Geithner Hangover: Markets Collapse


DOW down 200 despite better-than-expected retail sales.  Not helped by another awful week for jobs.

Ian Shepardson, High Frequency Economics:

January retail sales rose 1.0%, well above the consensus, -0.8%. Sales ex-autos also rose, up 0.9%, compared to consensus -0.4%. This is a big surprise, though the net rise in sales is less impressive than it looks because Dec and Nov were revised down by 0.3% each.

In Jan itself, both auto sales, up 1.6%, and core sales ex-autos gas and food, up 0.5%, were stronger than we expected. It is impossible to square these numbers with the unit auto sales data or the Redbook chain store numbers, so we expect either downward revisions or offsetting sharp declines in Feb.

The underlying trend in core is still clearly downwards – the Jan core gain has to be set against five straight declines averaging 1.1% – and there is no reason to expect any recovery soon.

The headline relief today is welcome but it is unlikely to last.

Jobless claims fell 8K to 623K, above the consensus 610K. Last week’s claims were revised up by 5K to 631K, a new cycle high. 

The 40K leap in claims last week looked unsustainably rapid but we had hoped for more than an 8K correction this week. The new data therefore reinforce the impression that the underlying pace of layoffs is continuing to rise rapidly, setting the scene for even bigger declines in payrolls.

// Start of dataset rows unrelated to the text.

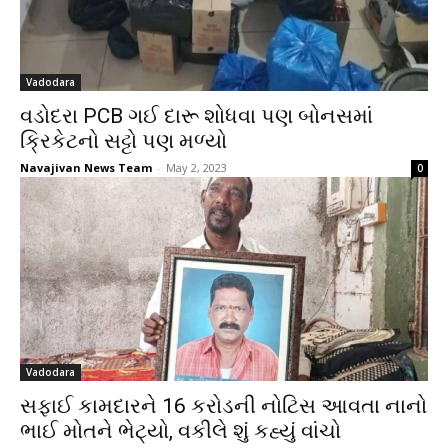
Vadodara
વડોદરા PCB ગઈ દારૂ શોધવા પણ બોનસમાં
ક્રિકેટનો સટ્ટો પણ મળ્યો
Navajivan News Team
-
May 2, 2023
0
Vadodara
સફાઈ કામદારને 16 કરોડની નોટિસ આવતા નાનો
ભાઈ મોતને ભેટ્યો, વકીલે શું કહ્યું વાંચો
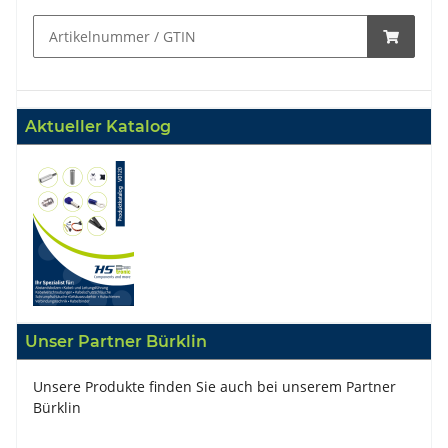
Aktueller Katalog
Unser Partner Bürklin
Unsere Produkte finden Sie auch bei unserem Partner
Bürklin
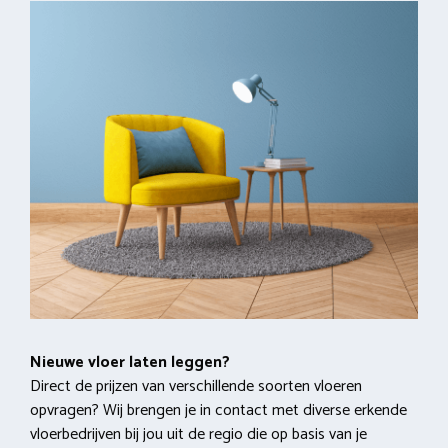
Nieuwe vloer laten leggen?
Direct de prijzen van verschillende soorten vloeren
opvragen? Wij brengen je in contact met diverse erkende
vloerbedrijven bij jou uit de regio die op basis van je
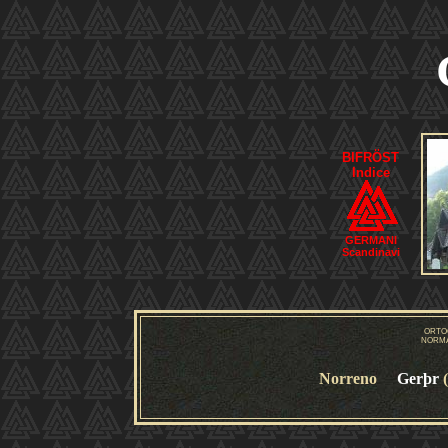
BIFRÖST
Indice
GERMANI
Scandinavi
ORTO
NORMA
Norreno
Gerþr
(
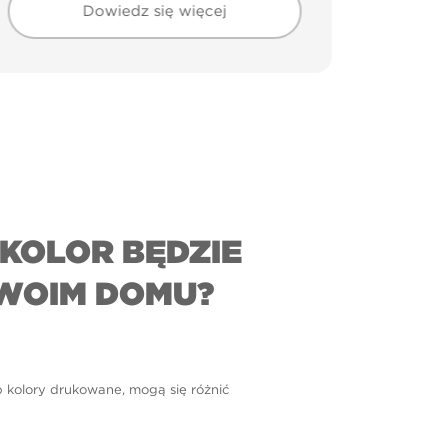
Dowiedz się więcej
KOLOR BĘDZIE
WOIM DOMU?
b kolory drukowane, mogą się różnić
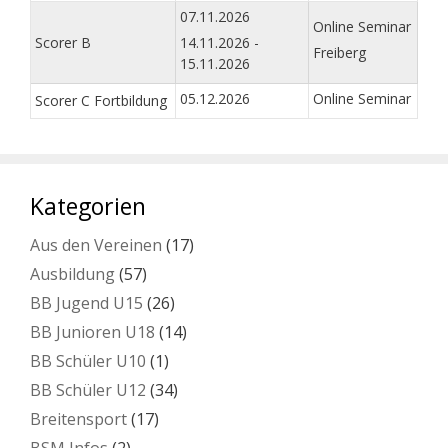
07.11.2026
Online Seminar
Scorer B
14.11.2026 -
Freiberg
15.11.2026
05.12.2026
Online Seminar
Scorer C Fortbildung
Kategorien
Aus den Vereinen
(17)
Ausbildung
(57)
BB Jugend U15
(26)
BB Junioren U18
(14)
BB Schüler U10
(1)
BB Schüler U12
(34)
Breitensport
(17)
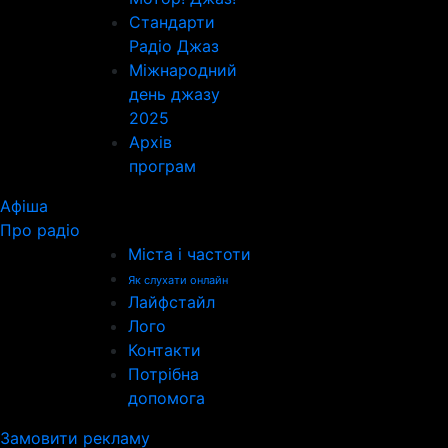
Стандарти
Радіо Джаз
Міжнародний
день джазу
2025
Архів
програм
Афіша
Про радіо
Міста і частоти
Як слухати онлайн
Лайфстайл
Лого
Контакти
Потрібна
допомога
Замовити рекламу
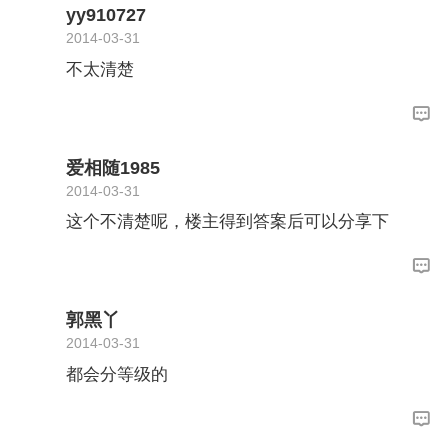
到想要的老师希望可以帮到楼楼
yy910727
2014-03-31
不太清楚
爱相随1985
2014-03-31
这个不清楚呢，楼主得到答案后可以分享下
郭黑丫
2014-03-31
都会分等级的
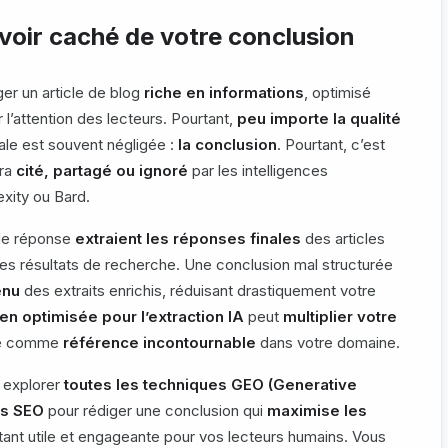
uvoir caché de votre conclusion
er un article de blog
riche en informations
, optimisé
 l’attention des lecteurs. Pourtant,
peu importe la qualité
iale est souvent négligée :
la conclusion
. Pourtant, c’est
era
cité, partagé ou ignoré
par les intelligences
xity ou Bard.
 de réponse
extraient les réponses finales
des articles
les résultats de recherche. Une conclusion mal structurée
enu
des extraits enrichis, réduisant drastiquement votre
en optimisée pour l’extraction IA
peut
multiplier votre
cle comme
référence incontournable
dans votre domaine.
 explorer
toutes les techniques GEO (Generative
es SEO
pour rédiger une conclusion qui
maximise les
stant utile et engageante pour vos lecteurs humains. Vous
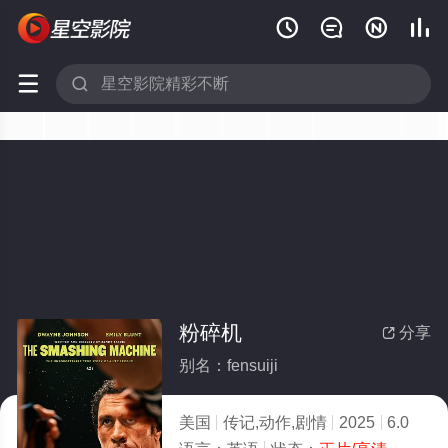






粉碎机
分享

别名：fensuiji
美国
传记,动作,剧情
2025
6.0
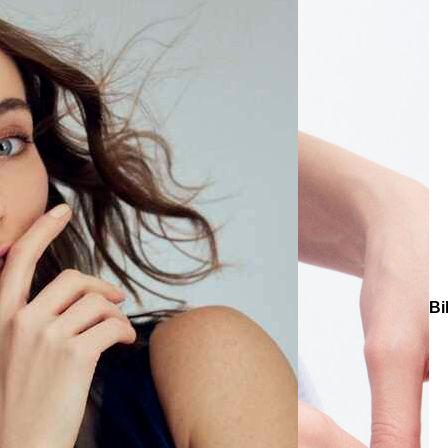
e
Küpe
üş
Gümüş
e
Küpe
a
Kalp
e
Küpe
Yonca
Küpe
tegorisiz Ürünler]
Bertus Gümüş Kaplama Zirkon Kelepçe Bil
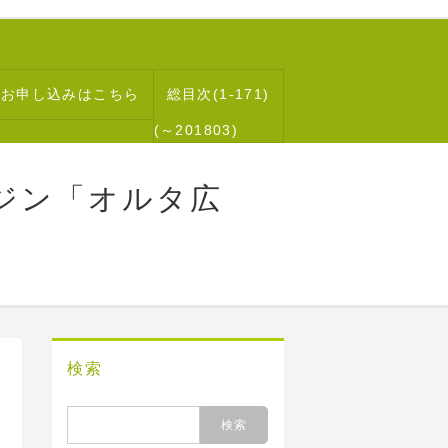
読お申し込みはこちら
総目次(1-171)
(～201803)
ジン「オルタ広
検索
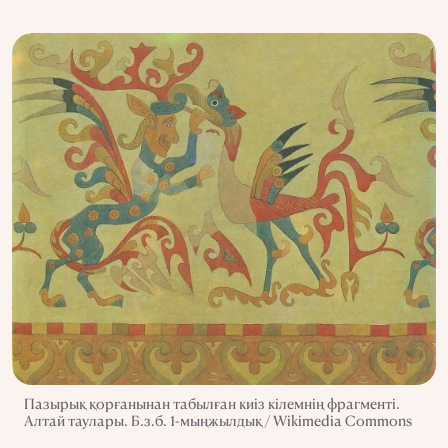
Пазырық қорғанынан табылған киіз кілемнің фрагменті.
Алтай таулары. Б.з.б. 1-мыңжылдық / Wikimedia Commons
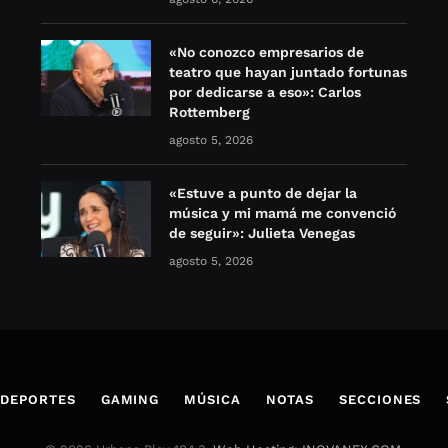
«No conozco empresarios de
teatro que hayan juntado fortunas
por dedicarse a eso»: Carlos
Rottemberg
agosto 5, 2026
«Estuve a punto de dejar la
música y mi mamá me convenció
de seguir»: Julieta Venegas
agosto 5, 2026
DEPORTES
GAMING
MÚSICA
NOTAS
SECCIONES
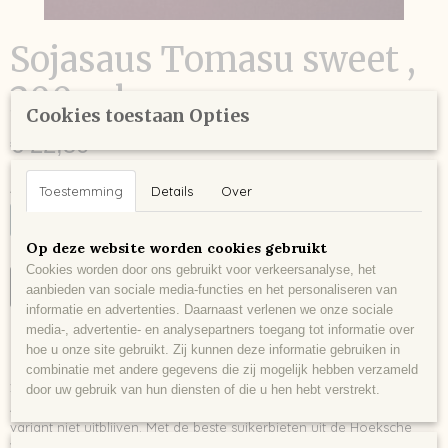
Sojasaus Tomasu sweet ,
200 ml
Cookies toestaan Opties
€ 22,50
Aantal
Toestemming
Details
Over
Op deze website worden cookies gebruikt
Cookies worden door ons gebruikt voor verkeersanalyse, het
IN WINKELWAGEN
aanbieden van sociale media-functies en het personaliseren van
informatie en advertenties. Daarnaast verlenen we onze sociale
media-, advertentie- en analysepartners toegang tot informatie over
Omschrijving
hoe u onze site gebruikt. Zij kunnen deze informatie gebruiken in
combinatie met andere gegevens die zij mogelijk hebben verzameld
24 maanden gerijpte zoete sojasaus uit Rotterdam! Inhoud: 200 ml
door uw gebruik van hun diensten of die u hen hebt verstrekt.
Aantal stuks: 1 Na de originele sojasaus kon natuurlijk de zoete
variant niet uitblijven. Met de beste suikerbieten uit de Hoeksche
Waard is deze briljante barrel aged sweet soy sauce gemaakt.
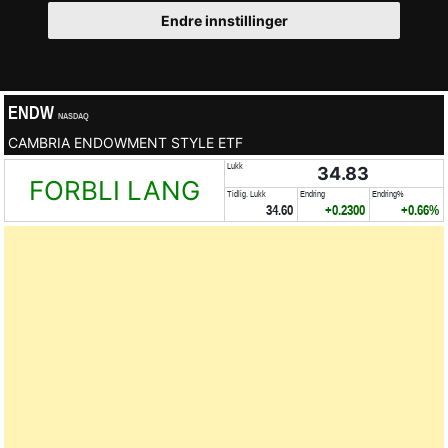
Endre innstillinger
ENDW
NASDAQ
CAMBRIA ENDOWMENT STYLE ETF
Lukk
34.83
FORBLI LANG
Tidlig. Lukk
Endring
Endring%
34.60
+0.2300
+0.66%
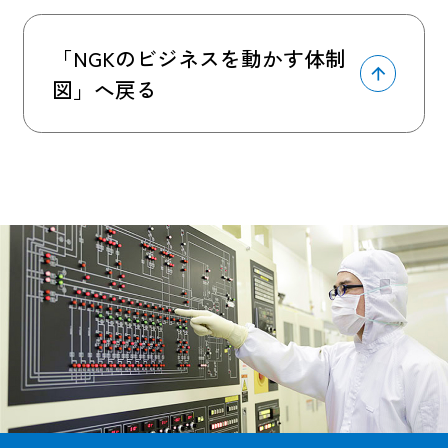
「NGKのビジネスを動かす体制
図」へ戻る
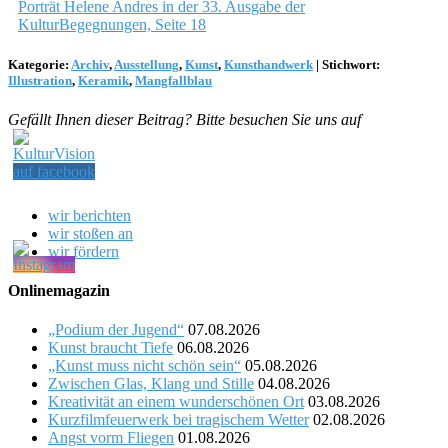
Porträt Helene Andres in der 33. Ausgabe der
KulturBegegnungen, Seite 18
Kategorie:
Archiv
,
Ausstellung
,
Kunst
,
Kunsthandwerk
|
Stichwort:
Illustration
,
Keramik
,
Mangfallblau
Gefällt Ihnen dieser Beitrag? Bitte besuchen Sie uns auf
wir berichten
wir stoßen an
wir fördern
Onlinemagazin
„Podium der Jugend“
07.08.2026
Kunst braucht Tiefe
06.08.2026
„Kunst muss nicht schön sein“
05.08.2026
Zwischen Glas, Klang und Stille
04.08.2026
Kreativität an einem wunderschönen Ort
03.08.2026
Kurzfilmfeuerwerk bei tragischem Wetter
02.08.2026
Angst vorm Fliegen
01.08.2026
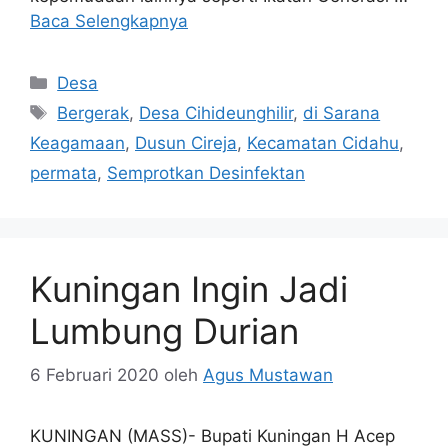
Baca Selengkapnya
Kategori
Desa
Tag
Bergerak
,
Desa Cihideunghilir
,
di Sarana
Keagamaan
,
Dusun Cireja
,
Kecamatan Cidahu
,
permata
,
Semprotkan Desinfektan
Kuningan Ingin Jadi
Lumbung Durian
6 Februari 2020
oleh
Agus Mustawan
KUNINGAN (MASS)- Bupati Kuningan H Acep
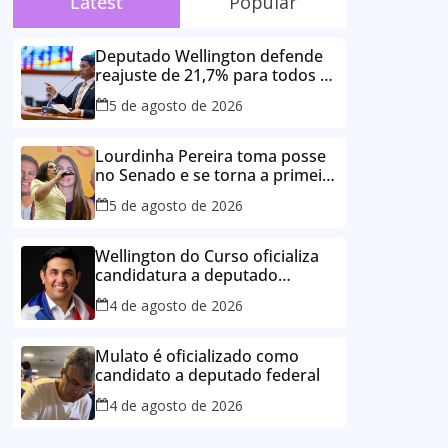
Latest
Popular
Deputado Wellington defende
reajuste de 21,7% para todos os
servidores públicos e
5 de agosto de 2026
aposentados do Maranhão
Lourdinha Pereira toma posse
no Senado e se torna a primeira
senadora de Coroatá
5 de agosto de 2026
Wellington do Curso oficializa
candidatura a deputado
estadual e reafirma
4 de agosto de 2026
compromisso com o povo do
Maranhão
Mulato é oficializado como
candidato a deputado federal
4 de agosto de 2026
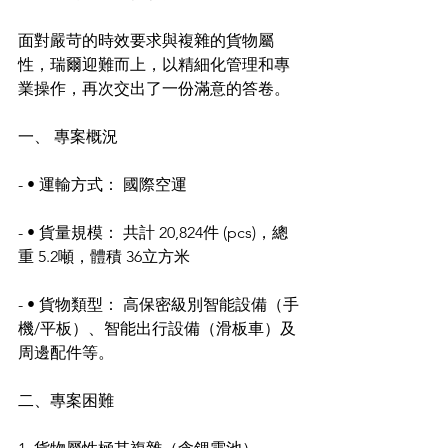
面對嚴苛的時效要求與複雜的貨物屬
性，瑞爾迎難而上，以精細化管理和專
業操作，再次交出了一份滿意的答卷。
一、 專案概況
- • 運輸方式： 國際空運
- • 貨量規模： 共計 20,824件 (pcs)，總
重 5.2噸，體積 36立方米
- • 貨物類型： 高保密級別智能設備（手
機/平板）、智能出行設備（滑板車）及
周邊配件等。
二、專案困難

The eight-week moving average now stands at 563K, up from 534K at the start of the year and just 430K in late August, before the Lehman blowup. The corporate bloodletting took a while to get started but it is now in full swing and we have no confidence that the peak in claims is near. To reach the peaks seen in the early 80s and mid-70s, population adjusted, claims need to breach 1M per week.